WHAT IS NEEDED — Could you copy exactly the lines from the start of the records through the one containing "Elfelejtett jelszó", both included, and leave out the pictures?

MATERIAL TO PROCESS —
——

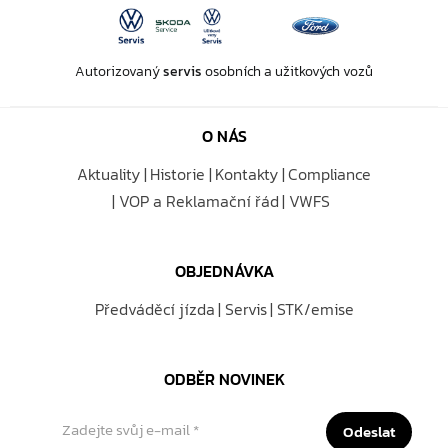
Autorizovaný
servis
osobních a užitkových vozů
O NÁS
Aktuality
Historie
Kontakty
Compliance
VOP a Reklamační řád
VWFS
OBJEDNÁVKA
Předváděcí jízda
Servis
STK/emise
ODBĚR NOVINEK
Zadejte svůj e-mail
*
Odeslat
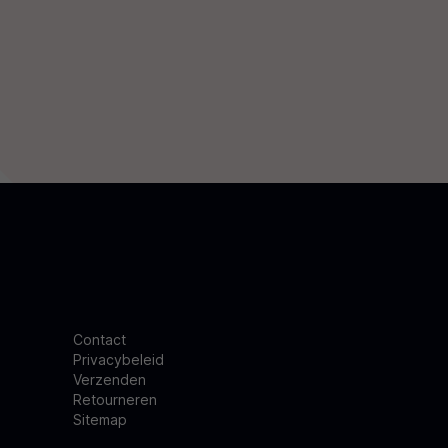
Contact
Privacybeleid
Verzenden
Retourneren
Sitemap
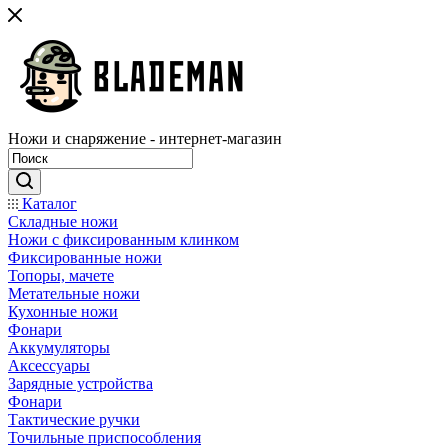
Ножи и снаряжение - интернет-магазин
Каталог
Складные ножи
Ножи с фиксированным клинком
Фиксированные ножи
Топоры, мачете
Метательные ножи
Кухонные ножи
Фонари
Аккумуляторы
Аксессуары
Зарядные устройства
Фонари
Тактические ручки
Точильные приспособления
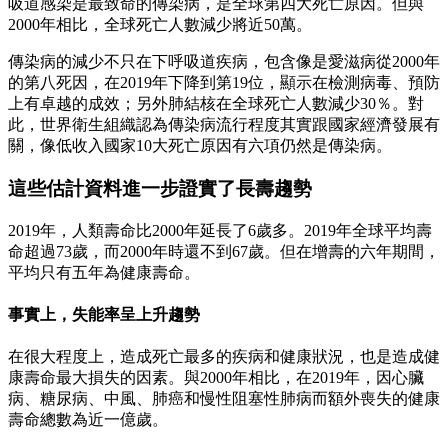
吸道感染是最致命的傳染病，是全球第四大死亡原因。但與
2000年相比，全球死亡人數減少將近50萬。
傳染病的減少不只在下呼吸道疾病，包含像是愛滋病從2000年
的第八死因，在2019年下降到第19位，顯示在檢測病毒、預防
上有卓越的成效；另外肺結核在全球死亡人數減少30％。對
此，世界衛生組織認為傳染病流行程度其實跟國家經濟發展有
關，像低收入國家10大死亡原因有六項仍然是傳染病。
這些估計資料進一步證實了長壽趨勢
2019年，人類壽命比2000年延長了6歲多。2019年全球平均壽
命超過73歲，而2000年時還不到67歲。但在增壽的六年期間，
平均只有五年為健康壽命。
事實上，失能率呈上升趨勢
在很大程度上，造成死亡最多的疾病和健康狀況，也是造成健
康壽命最大損失的因素。與2000年相比，在2019年，因心臟
病、糖尿病、中風、肺癌和慢性阻塞性肺病而額外喪失的健康
壽命總數為近一億歲。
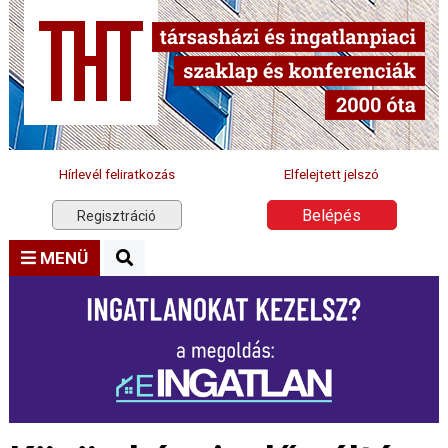
Hírlevél feliratkozás
Elfelejtett jelszó
Belépés
Regisztráció
MENÜ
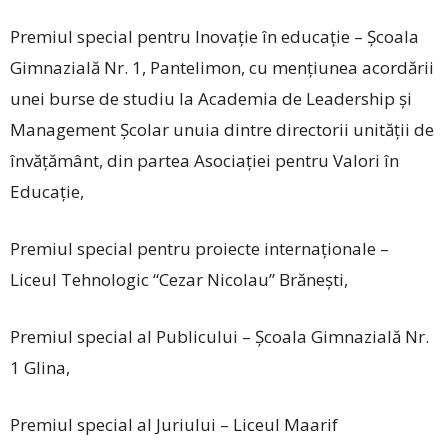
Premiul special pentru Inovație în educație – Școala
Gimnazială Nr. 1, Pantelimon, cu mențiunea acordării
unei burse de studiu la Academia de Leadership și
Management Școlar unuia dintre directorii unității de
învățământ, din partea Asociației pentru Valori în
Educație,
Premiul special pentru proiecte internaționale –
Liceul Tehnologic “Cezar Nicolau” Brănești,
Premiul special al Publicului – Școala Gimnazială Nr.
1 Glina,
Premiul special al Juriului – Liceul Maarif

——

WRITTEN RESPONSE —
Autorizovaný
servis
osobních a užitkových vozů
O NÁS
Aktuality
Historie
Kontakty
Compliance
VOP a Reklamační řád
VWFS
OBJEDNÁVKA
Předváděcí jízda
Servis
STK/emise
ODBĚR NOVINEK
Zadejte svůj e-mail
*
Odeslat
Contact
Privacybeleid
Verzenden
Retourneren
Sitemap
Ножи и снаряжение - интернет-магазин
Каталог
Складные ножи
Ножи с фиксированным клинком
Фиксированные ножи
Топоры, мачете
Метательные ножи
Кухонные ножи
Фонари
Аккумуляторы
Аксессуары
Зарядные устройства
Фонари
Тактические ручки
Точильные приспособления
吸道感染是最致命的傳染病，是全球第四大死亡原因。但與
2000年相比，全球死亡人數減少將近50萬。
傳染病的減少不只在下呼吸道疾病，包含像是愛滋病從2000年
的第八死因，在2019年下降到第19位，顯示在檢測病毒、預防
上有卓越的成效；另外肺結核在全球死亡人數減少30％。對
此，世界衛生組織認為傳染病流行程度其實跟國家經濟發展有
關，像低收入國家10大死亡原因有六項仍然是傳染病。
這些估計資料進一步證實了長壽趨勢
2019年，人類壽命比2000年延長了6歲多。2019年全球平均壽
命超過73歲，而2000年時還不到67歲。但在增壽的六年期間，
平均只有五年為健康壽命。
事實上，失能率呈上升趨勢
在很大程度上，造成死亡最多的疾病和健康狀況，也是造成健
康壽命最大損失的因素。與2000年相比，在2019年，因心臟
病、糖尿病、中風、肺癌和慢性阻塞性肺病而額外喪失的健康
壽命總數為近一億歲。
Hírlevél feliratkozás
Elfelejtett jelszó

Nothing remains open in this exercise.